> [Exercise goal] Output every entry exactly as written, skipping any pictures.

[Saved data entries]
════════
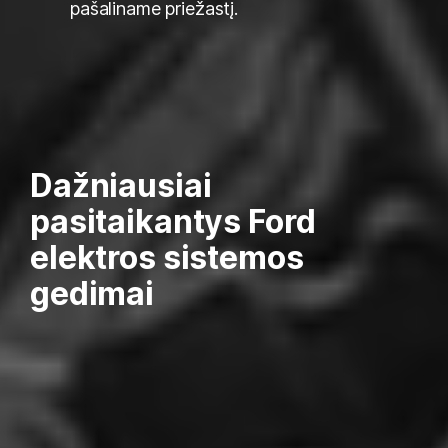
pašaliname priežastį.
Dažniausiai
pasitaikantys Ford
elektros sistemos
gedimai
════════
> [Answer to this exercise]
pašaliname priežastį.
Dažniausiai
pasitaikantys Ford
elektros sistemos
gedimai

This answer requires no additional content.